* _AIM OF THE TASK_: Copy, from the material below, each line that contains the word "della".

--------------------------------

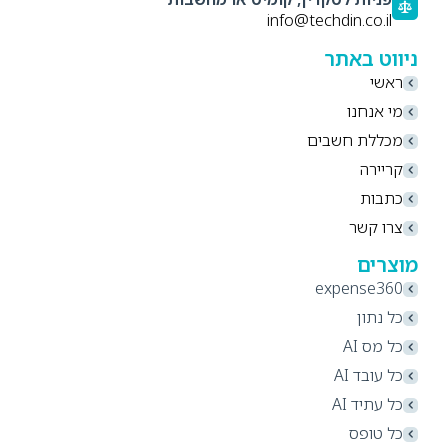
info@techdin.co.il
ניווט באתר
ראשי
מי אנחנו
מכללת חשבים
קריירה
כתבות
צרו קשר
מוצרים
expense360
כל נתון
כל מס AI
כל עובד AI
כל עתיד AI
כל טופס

--------------------------------

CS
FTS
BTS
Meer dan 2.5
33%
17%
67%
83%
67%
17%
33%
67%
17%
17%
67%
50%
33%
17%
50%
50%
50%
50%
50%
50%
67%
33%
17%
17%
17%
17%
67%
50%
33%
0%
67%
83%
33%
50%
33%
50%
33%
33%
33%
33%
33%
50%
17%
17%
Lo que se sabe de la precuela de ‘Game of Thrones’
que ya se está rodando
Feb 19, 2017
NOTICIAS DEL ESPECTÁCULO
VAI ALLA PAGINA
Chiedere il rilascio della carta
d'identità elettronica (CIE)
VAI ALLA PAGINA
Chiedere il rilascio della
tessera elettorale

--------------------------------

* _RESPONSE TO THE TASK_:
Chiedere il rilascio della carta
Chiedere il rilascio della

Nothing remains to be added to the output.